How to create an EXTERNAL Spark table from data in HDFS

10,871

To create a Spark External table you must specify the "path" option of the DataFrameWriter. Something like this:

df.write.
  option("path","hdfs://user/zeppelin/my_mytable").
  saveAsTable("my_table")

The problem though, is that it will empty your hdfs path hdfs://user/zeppelin/my_mytable eliminating your existing files and will cause an org.apache.spark.SparkException: Job aborted.. This looks like a bug in Spark API...

Anyway, the workaround to this (tested in Spark 2.3) is to create an external table but from a Spark DDL. If your table have many columns creating the DDL could be a hassle. Fortunately, starting from Spark 2.0, you could call the DDL SHOW CREATE TABLE to let spark do the hard work. The problem is that you can actually run the SHOW CREATE TABLE in a persistent table.

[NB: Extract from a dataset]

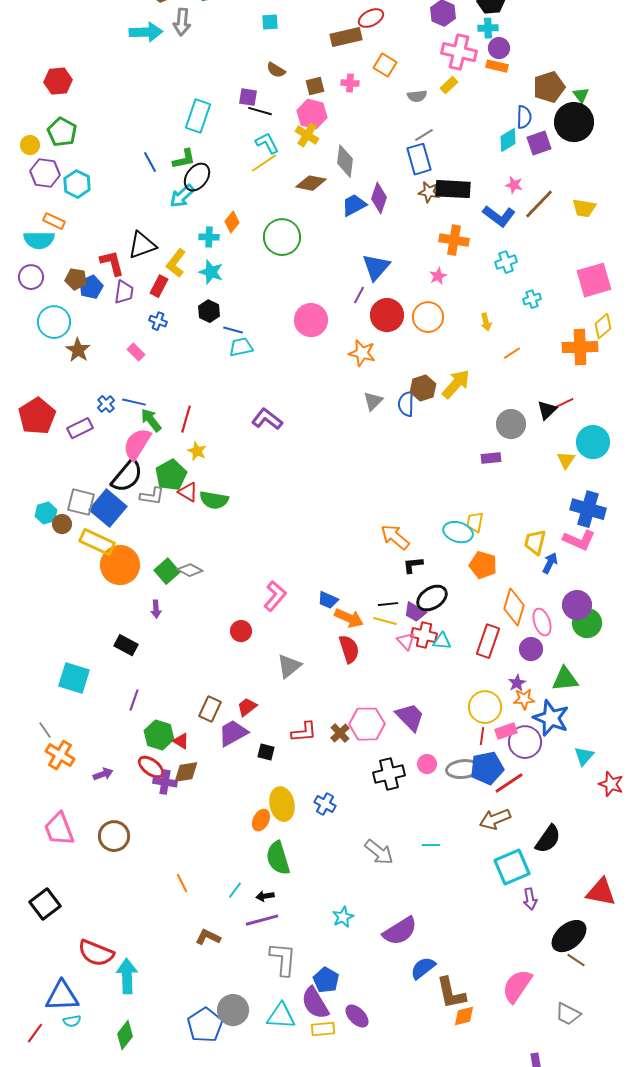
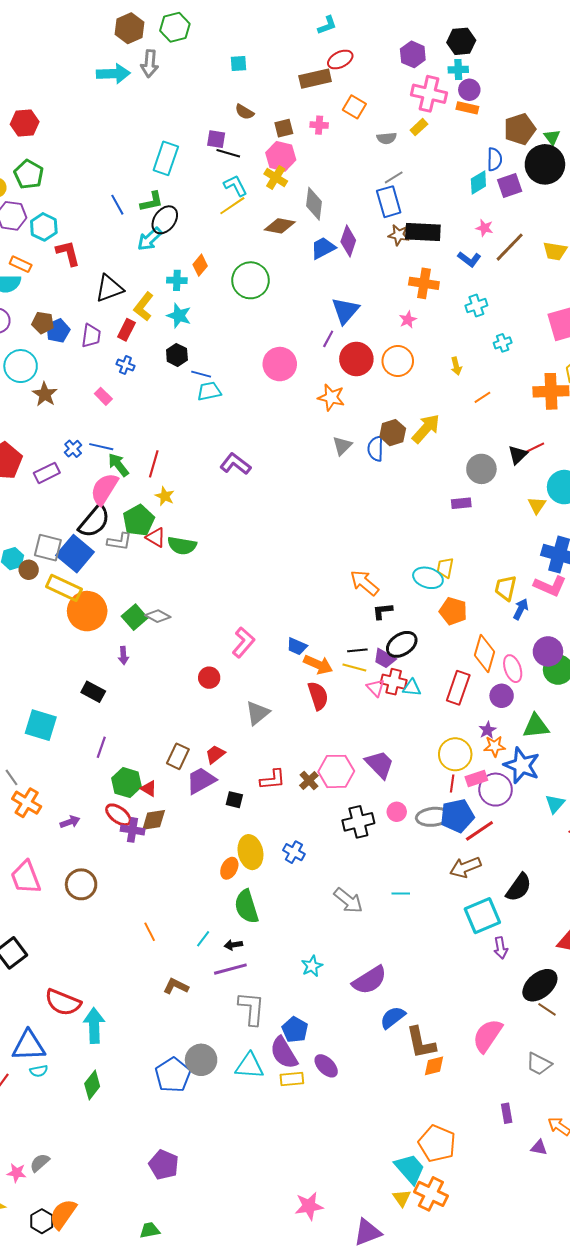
blue L-shape: (499, 216) -> (469, 259), size x0.7
red L-shape: (112, 263) -> (68, 253), moved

If the table is pretty big, I recommend to get a sample of the table, persist it to another location, and then get the DDL. Something like this:

// Create a sample of the table 
val df = spark.read.parquet("hdfs://user/zeppelin/my_table")
df.limit(1).write.
    option("path", "/user/zeppelin/my_table_tmp").
    saveAsTable("my_table_tmp")

// Now get the DDL, do not truncate output
spark.sql("SHOW CREATE TABLE my_table_tmp").show(1, false)

You are going to get a DDL like:

CREATE TABLE `my_table_tmp` (`ID` INT, `Descr` STRING)
USING parquet
OPTIONS (
  `serialization.format` '1',
  path 'hdfs:///user/zeppelin/my_table_tmp')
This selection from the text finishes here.